How to complete this task:
The line containing "Пользовательское соглашение (572, 1129)" marks the end: quote every line from the start of the records below through it, word for word.

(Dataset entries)

********************

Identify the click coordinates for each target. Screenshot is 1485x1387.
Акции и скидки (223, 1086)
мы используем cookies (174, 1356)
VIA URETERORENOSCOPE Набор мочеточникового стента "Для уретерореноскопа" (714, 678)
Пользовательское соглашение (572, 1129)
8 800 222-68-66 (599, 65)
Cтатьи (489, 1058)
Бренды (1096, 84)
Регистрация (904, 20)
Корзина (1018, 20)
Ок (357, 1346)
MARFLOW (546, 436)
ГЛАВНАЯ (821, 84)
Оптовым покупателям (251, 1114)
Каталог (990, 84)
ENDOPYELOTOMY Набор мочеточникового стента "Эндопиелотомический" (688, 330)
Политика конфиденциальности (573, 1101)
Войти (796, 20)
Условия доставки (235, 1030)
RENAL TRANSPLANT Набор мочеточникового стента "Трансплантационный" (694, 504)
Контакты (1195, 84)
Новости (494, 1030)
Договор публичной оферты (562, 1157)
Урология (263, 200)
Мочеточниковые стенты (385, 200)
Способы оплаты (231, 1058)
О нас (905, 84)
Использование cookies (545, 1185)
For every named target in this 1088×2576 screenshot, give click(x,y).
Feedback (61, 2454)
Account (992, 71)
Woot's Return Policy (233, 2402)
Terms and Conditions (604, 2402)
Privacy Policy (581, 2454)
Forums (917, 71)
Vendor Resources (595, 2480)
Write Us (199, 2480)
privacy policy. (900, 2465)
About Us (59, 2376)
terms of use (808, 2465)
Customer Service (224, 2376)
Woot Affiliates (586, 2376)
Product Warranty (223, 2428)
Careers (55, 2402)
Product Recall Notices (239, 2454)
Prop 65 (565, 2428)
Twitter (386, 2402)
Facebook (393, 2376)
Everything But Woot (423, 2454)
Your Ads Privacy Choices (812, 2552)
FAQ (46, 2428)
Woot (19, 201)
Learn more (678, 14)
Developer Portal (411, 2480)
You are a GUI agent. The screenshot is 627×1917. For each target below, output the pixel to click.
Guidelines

********************

Answer to this task:
Identify the click coordinates for each target. Screenshot is 1485x1387.
Акции и скидки (223, 1086)
мы используем cookies (174, 1356)
VIA URETERORENOSCOPE Набор мочеточникового стента "Для уретерореноскопа" (714, 678)
Пользовательское соглашение (572, 1129)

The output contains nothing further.